Security updates
The security team (opens in a new tab) provides weekly security annoucements, most of the time on Thursday.
Just remind about this if you plan some maintenance.
The scope of these annoucements is the Drupal core and contributed projects (modules, themes, distributions).
Security annoucements are described as follow
- Level : Security risk levels defined (opens in a new tab)
- Description
Security advisories page (opens in a new tab)
How to get notified?
The core module Update Manager is installed by default and sends notification by mail + on your website when needed, based on your core version and projects installed.
If you disable these notifications, make sure to get updates:
- Follow Drupal Security on Twitter (opens in a new tab)
- Subscribe to security newsletter while creating or editing your Drupal account (opens in a new tab)
With Drush
Check security updates for projects that you are using.
drush pm:security
Do I really need to update each time?
Well, just read about the Drupageddon exploit (opens in a new tab), a few hours after its annoucement, websites that didn't apply the patch were hacked.
Honestly, SQL injection (the security issue in this case) is really rare and 25/25 security risk (opens in a new tab) as well.

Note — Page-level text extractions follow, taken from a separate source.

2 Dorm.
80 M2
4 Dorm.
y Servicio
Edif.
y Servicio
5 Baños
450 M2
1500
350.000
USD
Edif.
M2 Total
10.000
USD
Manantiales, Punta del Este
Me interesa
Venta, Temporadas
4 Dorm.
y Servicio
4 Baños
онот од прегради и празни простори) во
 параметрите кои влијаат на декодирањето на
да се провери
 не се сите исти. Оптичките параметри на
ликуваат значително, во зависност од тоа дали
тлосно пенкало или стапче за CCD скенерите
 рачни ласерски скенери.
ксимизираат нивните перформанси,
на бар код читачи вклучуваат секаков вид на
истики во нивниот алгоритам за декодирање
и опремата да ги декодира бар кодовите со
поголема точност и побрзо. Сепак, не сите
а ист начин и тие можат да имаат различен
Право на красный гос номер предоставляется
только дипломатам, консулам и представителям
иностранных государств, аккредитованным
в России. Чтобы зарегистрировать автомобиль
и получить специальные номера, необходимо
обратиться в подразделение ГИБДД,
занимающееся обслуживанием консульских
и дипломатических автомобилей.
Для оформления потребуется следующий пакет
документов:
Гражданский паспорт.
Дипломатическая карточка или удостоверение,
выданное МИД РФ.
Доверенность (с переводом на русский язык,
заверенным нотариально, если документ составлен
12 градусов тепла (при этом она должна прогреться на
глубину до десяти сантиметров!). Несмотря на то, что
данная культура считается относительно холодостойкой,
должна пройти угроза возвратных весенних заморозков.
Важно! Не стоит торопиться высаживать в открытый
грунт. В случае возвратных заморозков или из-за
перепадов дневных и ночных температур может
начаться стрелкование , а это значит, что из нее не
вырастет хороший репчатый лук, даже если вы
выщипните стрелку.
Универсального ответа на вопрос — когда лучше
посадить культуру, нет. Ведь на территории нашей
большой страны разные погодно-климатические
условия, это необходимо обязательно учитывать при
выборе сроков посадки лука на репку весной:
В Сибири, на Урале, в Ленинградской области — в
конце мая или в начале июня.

But it is still a good idea to keep your website up-to-date, even if it is not for security updates. Here are a few arguments for you, your client or manager:
- A site that gets regular updates does not need a complete refactoring, it evolves naturally and follows the APIs updates.
- The client should not have to agree on security updates, it is also part of a normal process of software maintenance.
- It should be included by default in the contract with your client.
- Drupal comes with automated testing, so even if it will never replace a manual test, it still reduces the load of having to test manually the website after each update.
- For custom code, you should write unit tests that speeds up testing after update.
In all cases
- When security annoucements are public, review the security risk and carefully read the description to evaluate if you have to apply it immediately or if you can plan scheduled maintenance with your client.
- If you cannot update, for any reason, apply at least a patch.
- Prepare a backup of your files, code and database (but this should already be the case with an automated solution).
Some hosting companies dedicated to Drupal are also providing extra security services, but the security update should still be done.